I will not describe everything about the site, as this is the simplest and most boring part. I have never written websites from scratch, always used various ready-made engines. But in this project, I realized that it would be easier to make a self-recording. So, the site engine is written in Python 3 using Flask. And the Ninja2 template engine is used, which makes it more convenient to substitute dynamic values into static HTML (and js) code. I did not forget about authorization via VKontakte, since this is the best option. A designer, like a coder, is simply terrible of me; if someone wants to join the project, you are welcome.

The first line of results from the site

Problems

I encountered some unpleasant situations that I successfully resolved. The above is a problem with the VK API and its solution was especially unpleasant for the service, as the speed dropped very much. If earlier I received a hundred posts in one request, then now I need to do a few downloads of large HTML code, parse it and only after that process. Now there is a problem with the restriction on getting users, their friends and groups, but this limit does not really hinder at this stage. Then you have to solve it the same way as the first one.

The text in the modern Internet every day becomes less significant. For many years, VKontakte has many groups with videos, pictures and music. And to get good recommendations you need to process them.

But this is not the text and we need truly serious computing power. For example, this is a top-end video card, but now I don’t have it, but I don’t want to take a server for all of this (it’s too early). But in general, I already have the neural network architecture for this task. I'm going to use some kind of neuron to classify images, “cutting off” the upper part from it, which is responsible for the classification of objects itself. All that will map the signs of the image will remain. I, probably, will compress this card with one more encoder and that's it, all subsequent operations are similar to “text”.

There remains one more unresolved question regarding how many requests to the VKontakte site I can do per unit of time.

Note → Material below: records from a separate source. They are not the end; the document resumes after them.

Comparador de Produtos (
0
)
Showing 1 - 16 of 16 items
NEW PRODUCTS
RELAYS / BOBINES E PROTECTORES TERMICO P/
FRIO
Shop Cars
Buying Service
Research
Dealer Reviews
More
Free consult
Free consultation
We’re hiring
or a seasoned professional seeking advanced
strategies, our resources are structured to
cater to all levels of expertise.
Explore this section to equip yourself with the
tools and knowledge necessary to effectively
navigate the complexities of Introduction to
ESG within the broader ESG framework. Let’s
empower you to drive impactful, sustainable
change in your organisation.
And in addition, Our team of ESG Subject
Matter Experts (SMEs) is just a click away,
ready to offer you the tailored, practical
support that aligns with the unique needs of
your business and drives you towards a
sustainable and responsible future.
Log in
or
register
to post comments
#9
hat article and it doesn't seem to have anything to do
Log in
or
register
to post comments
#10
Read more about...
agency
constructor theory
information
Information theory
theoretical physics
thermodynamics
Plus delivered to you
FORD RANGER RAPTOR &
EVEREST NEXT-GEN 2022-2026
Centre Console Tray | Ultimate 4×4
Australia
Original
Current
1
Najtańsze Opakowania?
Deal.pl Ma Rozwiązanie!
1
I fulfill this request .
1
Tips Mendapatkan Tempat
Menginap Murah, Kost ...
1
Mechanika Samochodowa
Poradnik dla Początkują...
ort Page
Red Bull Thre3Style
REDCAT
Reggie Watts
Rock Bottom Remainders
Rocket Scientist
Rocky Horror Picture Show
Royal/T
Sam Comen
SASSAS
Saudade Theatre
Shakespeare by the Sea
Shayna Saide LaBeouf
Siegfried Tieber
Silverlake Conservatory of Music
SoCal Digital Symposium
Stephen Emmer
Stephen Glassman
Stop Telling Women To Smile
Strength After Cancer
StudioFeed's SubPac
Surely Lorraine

Or for the day. Now I have not rested on this restriction, but it can happen at the most inappropriate moment.

Future plans

I urgently need a beautiful dashboard and statistics. It is already in the initial state, but it must be finished. From it I want to manage the start / stop of microservices (namely, the engine consists of them), the size of the queues, the processing speed and all that. Well, statistics, who would not want to look at your numbers? Of course, I need to optimize everything and make it suitable for users, in particular, I need to redo the external part of the site, since it does not meet my standards of convenience.

Conclusion

I managed to embark on the path of creating a service with an interesting (at least for me) structure that I am going to use for one of the competitions, allowing me to enter the best university in Russia (I will not say what kind of first non-classical one is). I think that if you still have to work, you can squeeze out of it something more interesting, for example, the analyzer of the quality of publications, make analytics service for the community administration or something else.

I came across many things from the text above for the first time. This means that something I could do wrong. If my readers know what can be improved / corrected, where I may have other problems, and so on - please write about it in the comments. And I ask for criticism about the very quality of the article, so that I can improve it in the next times. Thank.